Problem statement – Starting at the line containing "werden kann. Es" and ending at the line containing "Bencana hingga Selasa", print every line of the material below exactly, both ends included, and stop there.

━━━ Data supplied

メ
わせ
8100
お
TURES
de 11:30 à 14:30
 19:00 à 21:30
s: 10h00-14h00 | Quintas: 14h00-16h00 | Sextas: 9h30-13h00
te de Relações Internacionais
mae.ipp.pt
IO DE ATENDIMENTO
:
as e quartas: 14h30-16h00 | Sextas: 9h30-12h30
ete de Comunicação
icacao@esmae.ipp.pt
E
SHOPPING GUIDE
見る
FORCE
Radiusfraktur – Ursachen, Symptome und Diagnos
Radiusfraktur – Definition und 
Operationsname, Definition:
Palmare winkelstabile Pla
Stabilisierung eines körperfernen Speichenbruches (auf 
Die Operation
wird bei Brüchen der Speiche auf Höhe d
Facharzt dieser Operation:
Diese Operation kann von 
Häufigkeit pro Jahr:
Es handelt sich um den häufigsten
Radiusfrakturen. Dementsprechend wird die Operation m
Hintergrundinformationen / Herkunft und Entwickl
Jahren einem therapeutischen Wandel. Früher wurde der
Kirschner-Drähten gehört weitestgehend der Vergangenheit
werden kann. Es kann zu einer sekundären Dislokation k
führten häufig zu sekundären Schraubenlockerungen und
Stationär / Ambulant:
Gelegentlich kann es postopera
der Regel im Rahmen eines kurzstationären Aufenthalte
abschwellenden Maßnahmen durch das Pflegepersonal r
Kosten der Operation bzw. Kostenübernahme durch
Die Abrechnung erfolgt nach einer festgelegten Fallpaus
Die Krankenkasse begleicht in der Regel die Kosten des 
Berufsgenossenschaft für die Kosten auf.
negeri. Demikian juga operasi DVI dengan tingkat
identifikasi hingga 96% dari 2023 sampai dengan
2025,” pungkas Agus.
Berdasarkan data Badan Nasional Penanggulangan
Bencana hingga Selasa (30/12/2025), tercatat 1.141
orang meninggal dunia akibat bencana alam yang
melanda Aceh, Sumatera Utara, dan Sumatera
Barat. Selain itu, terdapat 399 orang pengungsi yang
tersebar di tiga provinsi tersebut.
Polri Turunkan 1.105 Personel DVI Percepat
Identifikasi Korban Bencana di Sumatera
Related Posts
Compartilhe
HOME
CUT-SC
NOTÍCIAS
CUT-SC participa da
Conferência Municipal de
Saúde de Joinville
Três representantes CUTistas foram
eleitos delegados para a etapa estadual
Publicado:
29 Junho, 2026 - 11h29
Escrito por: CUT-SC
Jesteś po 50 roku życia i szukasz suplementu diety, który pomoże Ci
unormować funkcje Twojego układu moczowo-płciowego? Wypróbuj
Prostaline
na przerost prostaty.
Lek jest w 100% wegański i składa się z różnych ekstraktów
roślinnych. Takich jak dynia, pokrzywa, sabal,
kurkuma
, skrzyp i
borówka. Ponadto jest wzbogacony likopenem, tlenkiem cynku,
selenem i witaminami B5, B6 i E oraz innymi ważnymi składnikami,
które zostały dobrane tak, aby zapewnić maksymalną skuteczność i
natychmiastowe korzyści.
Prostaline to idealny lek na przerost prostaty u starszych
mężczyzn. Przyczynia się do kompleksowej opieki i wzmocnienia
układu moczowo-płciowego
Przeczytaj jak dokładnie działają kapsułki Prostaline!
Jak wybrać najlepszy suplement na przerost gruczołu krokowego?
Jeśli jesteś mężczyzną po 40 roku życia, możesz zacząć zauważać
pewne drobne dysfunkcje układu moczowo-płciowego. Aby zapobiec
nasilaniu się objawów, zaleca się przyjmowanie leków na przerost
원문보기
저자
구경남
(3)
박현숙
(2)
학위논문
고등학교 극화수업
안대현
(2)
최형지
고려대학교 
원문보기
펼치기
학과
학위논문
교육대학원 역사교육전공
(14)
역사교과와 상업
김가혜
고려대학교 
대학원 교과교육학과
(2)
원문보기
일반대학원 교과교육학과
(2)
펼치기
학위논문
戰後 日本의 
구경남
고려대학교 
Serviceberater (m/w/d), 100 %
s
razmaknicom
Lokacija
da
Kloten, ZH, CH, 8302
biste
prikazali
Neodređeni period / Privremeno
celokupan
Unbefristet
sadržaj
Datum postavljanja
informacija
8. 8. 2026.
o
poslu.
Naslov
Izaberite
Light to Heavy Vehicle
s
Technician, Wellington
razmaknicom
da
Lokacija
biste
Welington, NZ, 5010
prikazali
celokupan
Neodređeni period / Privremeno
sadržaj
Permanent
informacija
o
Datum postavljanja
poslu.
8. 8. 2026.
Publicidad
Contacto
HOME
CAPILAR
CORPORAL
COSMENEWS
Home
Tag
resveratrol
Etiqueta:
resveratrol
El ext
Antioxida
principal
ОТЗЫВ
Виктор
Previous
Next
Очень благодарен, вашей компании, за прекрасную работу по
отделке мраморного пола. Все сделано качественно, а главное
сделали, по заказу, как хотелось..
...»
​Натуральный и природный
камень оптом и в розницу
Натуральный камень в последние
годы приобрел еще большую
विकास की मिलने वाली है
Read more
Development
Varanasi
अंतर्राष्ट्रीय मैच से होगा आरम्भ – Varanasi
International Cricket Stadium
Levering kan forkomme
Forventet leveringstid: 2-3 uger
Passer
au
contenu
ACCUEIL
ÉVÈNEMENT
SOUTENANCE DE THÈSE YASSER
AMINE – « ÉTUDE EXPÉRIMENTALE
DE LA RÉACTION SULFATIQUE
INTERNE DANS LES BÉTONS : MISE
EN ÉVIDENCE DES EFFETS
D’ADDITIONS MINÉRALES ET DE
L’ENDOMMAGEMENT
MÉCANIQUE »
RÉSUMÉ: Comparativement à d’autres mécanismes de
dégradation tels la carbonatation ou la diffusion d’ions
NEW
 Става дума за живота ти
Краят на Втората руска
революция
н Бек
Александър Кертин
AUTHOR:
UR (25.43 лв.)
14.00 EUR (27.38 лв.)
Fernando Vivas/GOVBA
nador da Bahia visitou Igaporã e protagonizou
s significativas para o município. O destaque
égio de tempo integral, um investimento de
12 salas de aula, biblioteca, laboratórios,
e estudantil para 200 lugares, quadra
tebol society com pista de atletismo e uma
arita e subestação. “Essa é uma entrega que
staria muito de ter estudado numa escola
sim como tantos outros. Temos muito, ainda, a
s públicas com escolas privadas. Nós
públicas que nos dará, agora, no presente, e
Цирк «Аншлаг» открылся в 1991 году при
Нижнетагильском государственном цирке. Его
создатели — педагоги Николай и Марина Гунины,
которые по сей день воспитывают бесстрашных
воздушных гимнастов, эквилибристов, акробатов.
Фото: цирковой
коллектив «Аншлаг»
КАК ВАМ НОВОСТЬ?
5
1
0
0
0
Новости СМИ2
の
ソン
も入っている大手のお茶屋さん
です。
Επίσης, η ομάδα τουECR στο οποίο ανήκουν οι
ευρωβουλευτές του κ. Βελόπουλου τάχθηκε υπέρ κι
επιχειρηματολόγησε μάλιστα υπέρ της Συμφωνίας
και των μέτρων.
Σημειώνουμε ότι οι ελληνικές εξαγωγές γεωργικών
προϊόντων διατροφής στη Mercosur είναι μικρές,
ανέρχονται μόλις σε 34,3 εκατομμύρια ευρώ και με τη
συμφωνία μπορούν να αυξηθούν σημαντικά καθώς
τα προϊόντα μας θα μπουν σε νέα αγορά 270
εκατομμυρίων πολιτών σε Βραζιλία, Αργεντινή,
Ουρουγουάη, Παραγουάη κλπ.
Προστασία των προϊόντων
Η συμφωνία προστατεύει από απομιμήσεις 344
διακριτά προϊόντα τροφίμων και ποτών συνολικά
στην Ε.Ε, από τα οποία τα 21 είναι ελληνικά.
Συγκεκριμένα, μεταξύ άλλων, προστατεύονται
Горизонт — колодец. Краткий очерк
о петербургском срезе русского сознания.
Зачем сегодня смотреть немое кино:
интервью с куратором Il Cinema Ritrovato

━━━━━━

Response to this exercise –
werden kann. Es kann zu einer sekundären Dislokation k
führten häufig zu sekundären Schraubenlockerungen und
Stationär / Ambulant:
Gelegentlich kann es postopera
der Regel im Rahmen eines kurzstationären Aufenthalte
abschwellenden Maßnahmen durch das Pflegepersonal r
Kosten der Operation bzw. Kostenübernahme durch
Die Abrechnung erfolgt nach einer festgelegten Fallpaus
Die Krankenkasse begleicht in der Regel die Kosten des 
Berufsgenossenschaft für die Kosten auf.
negeri. Demikian juga operasi DVI dengan tingkat
identifikasi hingga 96% dari 2023 sampai dengan
2025,” pungkas Agus.
Berdasarkan data Badan Nasional Penanggulangan
Bencana hingga Selasa (30/12/2025), tercatat 1.141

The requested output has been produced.